4. TwitterInteractionAPI
- POST /tweets/{tweet_id}/like → Like a tweet.
- DELETE /tweets/{tweet_id}/like → Unlike a tweet.
- POST /users/{user_id}/follow → Follow a user.
- DELETE /users/{user_id}/follow → Unfollow a user.
- Separating interactions into their own API keeps concerns modular and scalable.
Database design
Database System:
- Choice: Use Cassandra for its horizontal scalability and ability to handle high volumes of reads and writes efficiently. Tables User, Tweets, Followers
- Architecture: Implement a Master/Slave approach.
- Master DB: Handles writes (tweets, user actions).
- Slave DBs: Acts as read replicas to efficiently handle read requests.
Consistency:
- Eventual Consistency: Accepting eventual consistency is a good fit for a social media platform like Twitter. It allows for high availability and scalability while providing acceptable user experiences, even when updates might not be immediately reflected across all users simultaneously.
Caching Layer - Protect the DB - faster to read from in-memory than disk:
- Caching System: Use Redis to cache frequently accessed tweets.
- Eviction Policy: Implement a Least-Frequently Used (LFU) policy to ensure that only the most accessed tweets remain in the cache.
- TTL (Time To Live): Apply a TTL to cached items to invalidate old or less relevant tweets.
- Prevent Cache Stampede: Use a Mutex mechanism on the cache key to prevent multiple concurrent requests from overwhelming the backend when a cache entry is missed.
High-level design
I'll focus on Users already being authenticated and using Twitter
- The Client (User Interface) sends a request to view the timeline.
- CDN returns static assets like video files for tweets, etc...
- The API Gateway, which acts as a Load Balancer (Layer 4), routes the request, authenticates/authorises users. Rate Limiter would be used a this point to protect API endpoints.
- The Twitter Interaction API checks the Cache Layer (using Redis with LFU).
- If the data is present in the cache, it's returned to the client. If not, the request is forwarded to the Database Layer (Cassandra).
- Cassandra retrieves the timeline data based on the user's subscriptions. (Assumed this updated by a separate service). Cache is asynchronously updated after DB hit.
- The response is sent back to the API Gateway, which then returns it to the Client.
Request flows
Explain how the request flows from end to end in your high level design. Also you could draw a sequence diagram using the diagramming tool to enhance your explanation...
Client interacts with system.
CDN serves our static assets.
Request is directed to API Gateway (Load Balancer, Authenticates/Authorises requests, rate limits before redirecting to a service that hosts the APIs).

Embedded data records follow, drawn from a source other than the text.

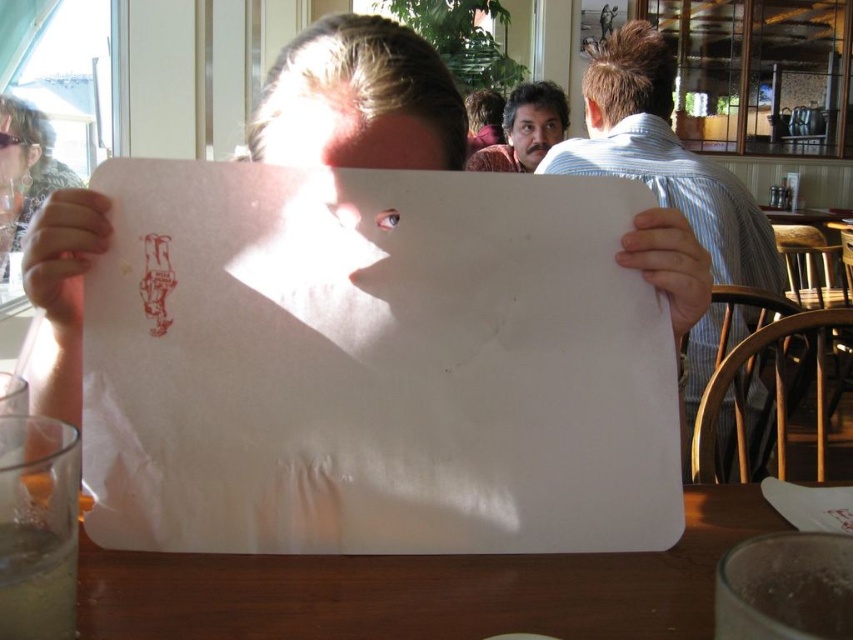 Question: Does wooden table at center have a greater width compared to smooth skin face at upper center?

Choices:
 (A) yes
 (B) no

Answer: (A)

Question: Is white paper at center closer to camera compared to smooth skin face at upper center?

Choices:
 (A) no
 (B) yes

Answer: (B)

Question: Which object appears closest to the camera in this image?

Choices:
 (A) white paper at center
 (B) smooth skin face at upper center
 (C) wooden table at center
 (D) white paper at upper right

Answer: (C)

Question: Which point is farther to the camera?

Choices:
 (A) (x=225, y=586)
 (B) (x=547, y=364)

Answer: (B)

Question: Is white paper at center bigger than wooden table at center?

Choices:
 (A) yes
 (B) no

Answer: (B)

Question: Which object appears farthest from the camera in this image?

Choices:
 (A) wooden table at center
 (B) dark brown hair at upper center
 (C) smooth skin face at upper center
 (D) white paper at center

Answer: (C)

API checks cache, if cache key exists returns data, if not queries Cassandra.
Detailed component design
- API Gateway
- L4 Transport Layer Load Balancer with Round Robin Algorithm dynamically redirects requests to our horizontally replicated servers that host the API.
- Authenticate/Authorise User based on JWT.
- Rate Limit - Protect APIs
- CDN
- Serve Static Assets closer to the user to reduce latency.
- Redis
- Use Redis Cluster to handle in-memory data cache. Can be horizontally scaled to handle load.
- Cassandra
- Distributed Database. Can be horizontally scaled easily.
Trade offs/Tech choices
Explain any trade offs you have made and why you made certain tech choices...
Failure scenarios/bottlenecks
Try to discuss as many failure scenarios/bottlenecks as possible.
Future improvements
What are some future improvements you would make? How would you mitigate the failure scenario(s) you described above?
- Primary/Secondary Load Balancer to reduce Single-Point of Failure.
- Use a Multi-Region-Active Strategy - deploy services in multiple locations to ensure no single-point of failure and reduce latency.